牝馬とは思えないパワーみなぎる馬体。今春には未発達だったキ甲(首と背の間のふくらみ)が抜けて、首や肩、トモの筋肉量が増えたと指摘しました。それから半年を経て、一層厚みが増しています。二季咲きの秋明菊の大輪のような大きな筋肉が前後肢にバランス良く付いている。腹周りも分厚くなった。太めには映りません。腹袋までたくましくなったのでしょう。
立ち姿は秋の日だまりに咲くコスモスのように穏やかなたたずまい。涼しい顔をしながら、ゆとりを持たせた引き手綱をゆったりと受けています。後ろから吹きつける風が尾の先端を股の間にくぐらせても、どこ吹く風の余裕の表情。四肢にバランス良く体重を乗せて大地を踏みしめています。
引退まで1年半を切った藤沢和雄調教師が手掛ける晩年の傑作。馬は撫で柄といいます。良しあしは育て方次第との意味。花も同じでしょう。つぼみの時期に温めすぎないことが花の二季、四季咲きの条件なら、競走馬は攻めすぎないことです。今秋のグランアレグリアを花言葉で表すなら「成熟」。心身の成熟が三季咲きを告げています。(NHK解説者)

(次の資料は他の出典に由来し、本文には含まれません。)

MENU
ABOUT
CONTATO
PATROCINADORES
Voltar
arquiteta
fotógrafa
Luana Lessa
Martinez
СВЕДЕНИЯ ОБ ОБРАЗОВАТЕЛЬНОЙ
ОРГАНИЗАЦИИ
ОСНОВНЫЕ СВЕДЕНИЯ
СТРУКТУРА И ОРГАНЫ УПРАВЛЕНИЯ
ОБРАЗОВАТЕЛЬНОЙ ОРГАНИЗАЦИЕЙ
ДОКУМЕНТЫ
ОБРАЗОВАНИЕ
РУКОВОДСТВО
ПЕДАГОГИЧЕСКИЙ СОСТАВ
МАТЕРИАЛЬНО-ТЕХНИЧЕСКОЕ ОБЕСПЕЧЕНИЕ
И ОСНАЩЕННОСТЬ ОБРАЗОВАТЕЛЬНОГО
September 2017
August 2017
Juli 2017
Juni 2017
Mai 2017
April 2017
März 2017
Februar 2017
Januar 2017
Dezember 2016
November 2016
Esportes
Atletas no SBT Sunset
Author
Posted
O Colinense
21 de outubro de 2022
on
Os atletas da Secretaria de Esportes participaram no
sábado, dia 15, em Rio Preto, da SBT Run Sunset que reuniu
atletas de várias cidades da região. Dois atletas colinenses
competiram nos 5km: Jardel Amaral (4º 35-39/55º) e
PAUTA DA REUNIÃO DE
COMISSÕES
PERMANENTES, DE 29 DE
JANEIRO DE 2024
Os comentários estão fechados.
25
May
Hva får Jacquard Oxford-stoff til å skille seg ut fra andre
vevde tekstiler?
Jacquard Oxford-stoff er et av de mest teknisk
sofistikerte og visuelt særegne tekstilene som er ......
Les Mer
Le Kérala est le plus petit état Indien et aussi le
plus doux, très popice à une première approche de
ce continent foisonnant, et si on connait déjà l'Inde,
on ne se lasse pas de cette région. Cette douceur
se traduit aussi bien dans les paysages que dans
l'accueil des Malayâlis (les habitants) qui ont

◆鈴木 康弘(すずき・やすひろ)1944年(昭19)4月19日生まれ、東京都出身の76歳。早大卒。69年、父・鈴木勝太郎厩舎で調教助手。70~72年、英国に厩舎留学。76年に調教師免許取得、東京競馬場で開業。94~04年に日本調教師会会長を務めた。JRA通算795勝、重賞はダイナフェアリー、ユキノサンライズ、ペインテドブラックなど27勝。19年春、厩舎関係者5人目となる旭日章を受章。